58. Franz Brentano - On the Future of Philosophy

With apologetic-critical consideration of Adolf Exner's inauguration speech "On Political Education" as Rector of the University of Vienna. Vienna 1893

Brentano emphasizes that he was one of the first to say: "The method of philosophy is no other than that of the natural sciences." In this pamphlet, he makes the fate of philosophy in the future dependent on the general recognition of this principle. We must recognize in this the signature of an unphilosophical way of thinking. The extension of the scientific approach to certain areas, such as psychology, can provide nothing more than an increase in the natural sciences, an expansion of the latter with new content, but never philosophy. Wundt's experimental psychology is a scientific, not a philosophical chapter. Philosophy cannot content itself with collecting and systematizing experiences; it must go one step deeper and ask: what does experience mean at all; what value does it have? Only through philosophical thinking can the truths of experience be put in the right light. Those who know how to look at something with the right concept will see it from a completely different side than those who simply let it affect them. But we can never experience concepts. They must be generated in thought. Haeckel would never have arrived at the basic ontogenetic law if he had not conceived it freely in thought (through intuition). It is quite futile to simply observe the facts. We must place them under certain aspects. Even mere experimentation is not enough. Without guiding ideas, it remains only an artificially produced object of observation. Even if we have produced the conditions of a phenomenon ourselves in the experiment and therefore know exactly the relationship between the condition and the conditional, we still learn nothing about the nature of this relationship.

In pure mathematics we have an example of how we can really come to recognize this essence. This is the case because here we are dealing with objects that we do not look at from the outside, but that we completely generate ourselves. In contrast to experiential knowledge, pure mathematics can be regarded as a realization of the essence of its objects. It can therefore rightly serve as a model for philosophy. The latter must only overcome the one-sidedness of mathematical judgment. This one-sidedness lies in the abstract character of mathematical truths. They are merely formal. They are based on mere concepts of proportion. If we are able to create entities ourselves which have a real content, then we obtain a science not merely of forms, as mathematics is, but of essences, as philosophy is supposed to be. The supreme entity of this kind is the "I". This: cannot be found through experience, but can only be generated through free intuition. Whoever is able to generate this intuition soon realizes that he has not carried out an act of his individual, random consciousness, but a cosmic process: he has overcome the opposition of subject and object; he has found the substantive world in himself, but also himself in the world.

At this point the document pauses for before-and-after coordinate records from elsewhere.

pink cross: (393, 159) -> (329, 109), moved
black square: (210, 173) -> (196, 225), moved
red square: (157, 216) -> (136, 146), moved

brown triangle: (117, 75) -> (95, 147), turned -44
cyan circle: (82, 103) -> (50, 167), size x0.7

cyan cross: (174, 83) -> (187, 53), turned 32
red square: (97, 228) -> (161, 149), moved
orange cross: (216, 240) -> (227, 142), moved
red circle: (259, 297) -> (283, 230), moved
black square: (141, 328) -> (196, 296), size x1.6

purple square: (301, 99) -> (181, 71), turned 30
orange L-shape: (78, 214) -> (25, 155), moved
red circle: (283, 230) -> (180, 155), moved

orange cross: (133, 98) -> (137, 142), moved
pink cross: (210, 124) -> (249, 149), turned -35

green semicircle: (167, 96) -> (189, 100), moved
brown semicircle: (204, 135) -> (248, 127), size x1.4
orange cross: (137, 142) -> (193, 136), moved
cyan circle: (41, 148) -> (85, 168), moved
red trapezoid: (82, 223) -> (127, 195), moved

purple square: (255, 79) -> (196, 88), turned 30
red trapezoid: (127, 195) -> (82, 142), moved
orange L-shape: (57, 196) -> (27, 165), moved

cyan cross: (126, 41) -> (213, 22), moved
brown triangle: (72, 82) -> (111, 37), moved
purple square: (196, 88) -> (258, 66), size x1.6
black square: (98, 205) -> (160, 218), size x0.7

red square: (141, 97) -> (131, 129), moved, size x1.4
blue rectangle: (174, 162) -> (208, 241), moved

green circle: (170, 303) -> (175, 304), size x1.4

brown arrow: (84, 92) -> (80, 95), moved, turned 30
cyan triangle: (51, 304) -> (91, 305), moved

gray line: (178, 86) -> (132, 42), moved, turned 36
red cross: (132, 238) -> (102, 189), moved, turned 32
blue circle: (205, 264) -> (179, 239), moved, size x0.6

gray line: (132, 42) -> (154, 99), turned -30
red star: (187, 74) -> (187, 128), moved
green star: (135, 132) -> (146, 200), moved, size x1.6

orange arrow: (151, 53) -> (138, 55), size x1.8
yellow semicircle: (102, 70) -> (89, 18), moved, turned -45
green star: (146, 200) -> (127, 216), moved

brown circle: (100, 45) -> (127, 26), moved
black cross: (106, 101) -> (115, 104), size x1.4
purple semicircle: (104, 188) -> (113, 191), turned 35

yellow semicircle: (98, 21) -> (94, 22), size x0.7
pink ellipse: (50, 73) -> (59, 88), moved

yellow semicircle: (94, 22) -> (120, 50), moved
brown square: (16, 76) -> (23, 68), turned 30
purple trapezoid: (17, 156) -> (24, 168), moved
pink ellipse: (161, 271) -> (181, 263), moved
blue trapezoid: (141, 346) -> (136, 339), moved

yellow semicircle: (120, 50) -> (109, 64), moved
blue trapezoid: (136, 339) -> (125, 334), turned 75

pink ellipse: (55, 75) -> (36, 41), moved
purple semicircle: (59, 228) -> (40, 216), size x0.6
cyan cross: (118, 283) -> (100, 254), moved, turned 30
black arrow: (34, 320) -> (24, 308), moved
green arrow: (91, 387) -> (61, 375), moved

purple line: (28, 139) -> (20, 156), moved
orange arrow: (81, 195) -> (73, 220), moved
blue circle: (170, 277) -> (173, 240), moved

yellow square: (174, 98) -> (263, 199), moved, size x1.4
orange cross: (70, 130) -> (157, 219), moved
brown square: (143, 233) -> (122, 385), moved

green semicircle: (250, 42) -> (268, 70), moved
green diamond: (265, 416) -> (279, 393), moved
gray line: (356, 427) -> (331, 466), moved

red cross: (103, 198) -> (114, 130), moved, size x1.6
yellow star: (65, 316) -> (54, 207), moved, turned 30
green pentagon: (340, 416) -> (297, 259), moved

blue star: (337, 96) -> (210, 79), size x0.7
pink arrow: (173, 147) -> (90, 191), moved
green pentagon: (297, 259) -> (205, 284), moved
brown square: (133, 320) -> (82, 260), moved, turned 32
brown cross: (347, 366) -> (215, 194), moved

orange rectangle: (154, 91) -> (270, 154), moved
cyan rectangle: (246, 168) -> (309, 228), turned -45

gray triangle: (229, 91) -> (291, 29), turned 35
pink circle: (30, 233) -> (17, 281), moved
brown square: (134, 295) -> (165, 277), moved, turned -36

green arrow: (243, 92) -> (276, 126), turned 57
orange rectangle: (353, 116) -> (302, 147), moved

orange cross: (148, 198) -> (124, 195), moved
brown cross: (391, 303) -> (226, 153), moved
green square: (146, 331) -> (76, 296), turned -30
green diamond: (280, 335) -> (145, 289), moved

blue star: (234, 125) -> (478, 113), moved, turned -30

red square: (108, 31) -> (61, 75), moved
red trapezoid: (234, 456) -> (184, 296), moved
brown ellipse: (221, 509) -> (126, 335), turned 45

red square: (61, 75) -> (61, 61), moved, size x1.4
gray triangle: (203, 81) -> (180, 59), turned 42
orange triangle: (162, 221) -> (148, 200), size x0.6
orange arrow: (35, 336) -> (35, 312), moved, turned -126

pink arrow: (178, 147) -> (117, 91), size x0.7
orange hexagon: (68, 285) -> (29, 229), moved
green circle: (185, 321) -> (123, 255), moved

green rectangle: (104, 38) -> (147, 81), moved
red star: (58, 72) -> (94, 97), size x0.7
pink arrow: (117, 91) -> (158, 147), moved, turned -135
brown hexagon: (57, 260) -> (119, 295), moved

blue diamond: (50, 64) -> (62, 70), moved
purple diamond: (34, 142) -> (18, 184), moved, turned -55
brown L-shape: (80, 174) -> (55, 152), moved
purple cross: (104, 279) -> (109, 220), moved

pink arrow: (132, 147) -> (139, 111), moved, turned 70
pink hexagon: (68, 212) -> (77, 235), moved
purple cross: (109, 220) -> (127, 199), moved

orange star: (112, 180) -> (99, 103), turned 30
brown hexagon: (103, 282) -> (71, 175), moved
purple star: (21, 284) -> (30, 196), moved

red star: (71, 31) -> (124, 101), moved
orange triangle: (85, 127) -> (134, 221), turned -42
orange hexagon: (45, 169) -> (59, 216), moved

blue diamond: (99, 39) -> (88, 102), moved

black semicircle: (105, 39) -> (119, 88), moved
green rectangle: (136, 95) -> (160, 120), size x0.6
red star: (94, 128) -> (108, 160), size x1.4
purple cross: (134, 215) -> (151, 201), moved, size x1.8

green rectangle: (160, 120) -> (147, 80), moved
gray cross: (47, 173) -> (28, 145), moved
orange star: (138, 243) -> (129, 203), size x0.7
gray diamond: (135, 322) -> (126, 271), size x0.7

From then on, he no longer looks at things as an outsider, but as one who stands within them. At this moment, he has become a philosopher. Philosophy wants to experience things, not merely observe them like empirical science. This is a fundamental difference. Anyone who does not admit it and simply wants to apply the scientific method to philosophy has no concept of the latter. For me, the general acceptance of Brentano's theorem would be tantamount to the general decline of philosophy.